Beim Gesetzentwurf der Grünen Bundestagsfraktion geht es doch nicht darum, dem Handwerker, dem Künstler, dem Metzger oder Jäger sein Messer, das er zur Ausübung seines Berufes nutzen will, streitig zu machen. Auch der jugendliche Pfadfinder soll weiter bei seinen Ausflügen ein Messer bei sich führen dürfen. Es geht um Messer und andere gefährliche Gegenstände wie Beile oder Baseballschläger, die offensichtlich zur Bedrohung und Gefährdung anderer Menschen in der Öffentlichkeit oder an anderen ungeeigneten Orten wie Schulen mitgeführt werden. Das muss doch nicht sein. Kriterien, die die Bedrohung und Gefährdung offensichtlich machen, können die Orte sein, wie zum Beispiel bestimmte Veranstaltungen, Versammlungen, Demonstrationen, Schulhöfe oder ganz einfach Treffpunkte für das gewalttätige Austragen von Streitereien. Als Kriterium kommt aber auch in Betracht die besondere Ausgestaltung des Messers oder des anderen Gegenstandes. Bei Messern kann die feststehende Klinge oder das Anschleifen auf beiden Seiten oder einer scharfen Spitze die Gefährlichkeit und die Gebrauchsabsicht als Waffe deutlich machen. Schließlich können auch subjektive Merkmale, wie etwa aggressive Äußerungen mit Hinweisen auf das Messer einerseits oder andererseits das versteckte griffbereite Mitführen im Ärmel, auf die Gebrauchsabsicht als Waffe gegen Menschen hindeuten.

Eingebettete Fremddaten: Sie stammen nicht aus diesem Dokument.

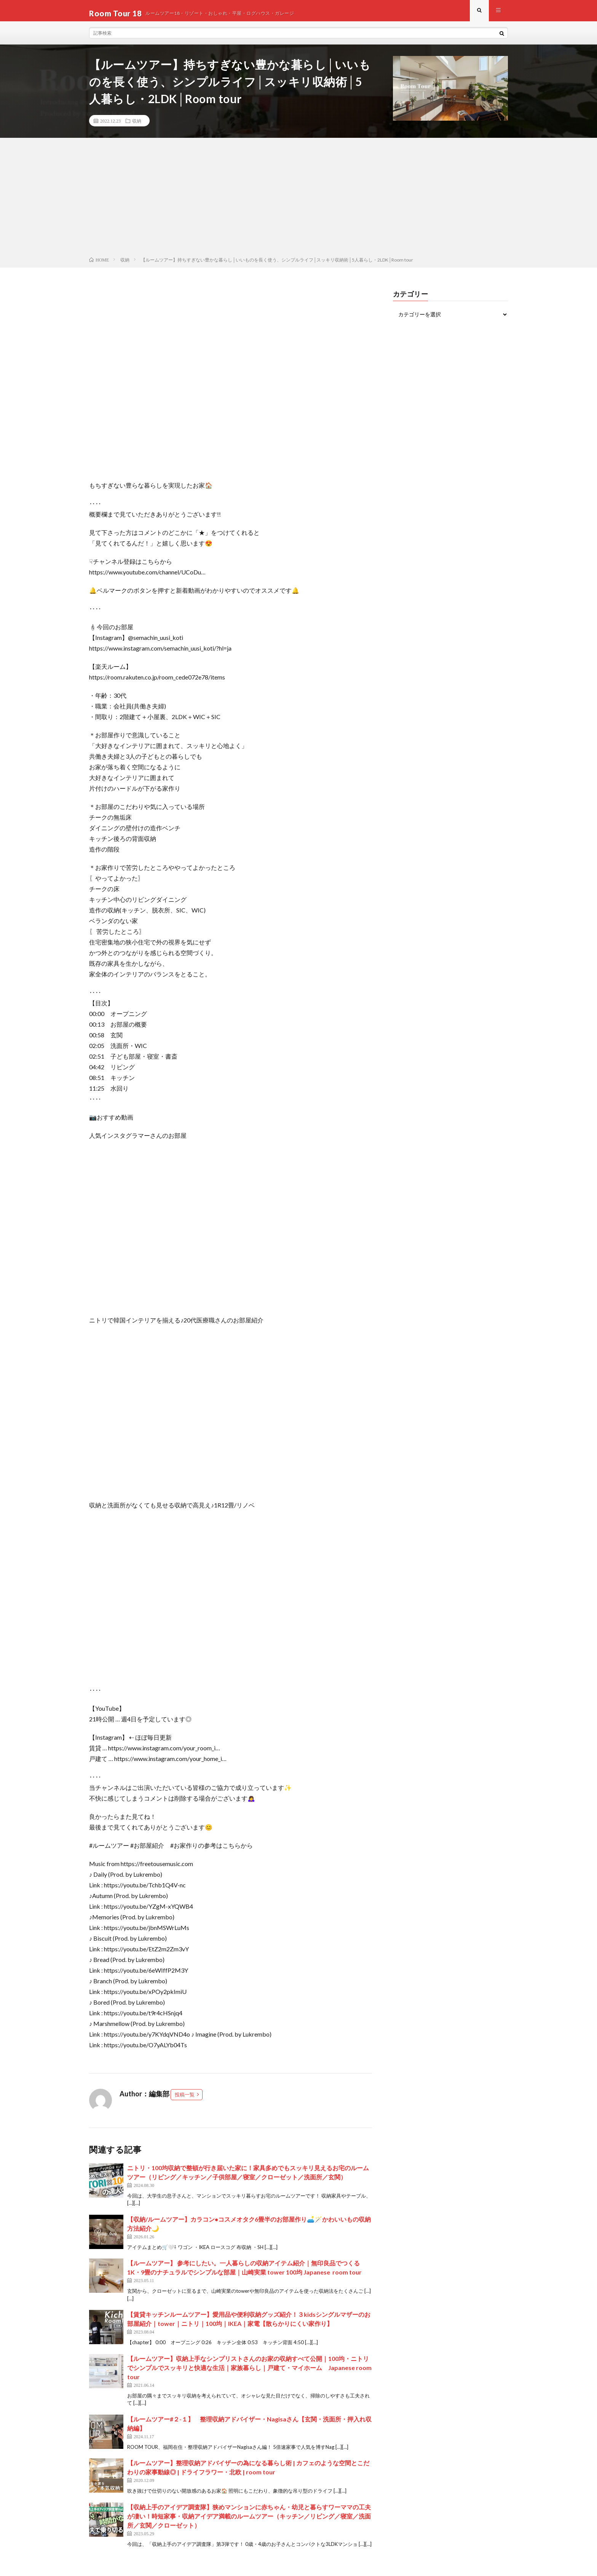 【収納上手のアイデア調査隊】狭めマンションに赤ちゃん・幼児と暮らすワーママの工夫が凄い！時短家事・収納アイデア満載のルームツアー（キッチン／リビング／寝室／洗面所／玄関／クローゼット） (249, 2521)
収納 (136, 126)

Zutreffend weisen Sie auf das bereits bestehende Verbot des § 42 der Waffengesetzes hin, wonach das Führen von Waffen, wozu nach § 1 WaffG nicht nur Schusswaffen gehören, auf öffentlichen Veranstaltungen untersagt ist. Verstöße gegen das Verbot sind strafbedroht. Zusätzlich enthält das Versammlungsrecht in § 2 Versammlungsgesetz ein solches Verbot zum Mitführen von Waffen und gefährlichen Gegenständen. Auch dieses ist strafbewehrt. Aber es bleiben Regelungslücken, die ausgefüllt werden sollen, um die Gefährdung von Menschen zu vermindern. Das kann und soll geregelt werden, ohne daß die legitime und häufig auch notwendige private oder berufliche Nutzung von Messern eingeschränkt wird. Der Entwurf der Grünen Fraktion enthält keine abschließende Regelung , sondern die Aufforderung sich über eine solche Gedanken zu machen und Vorschläge vorzulegen.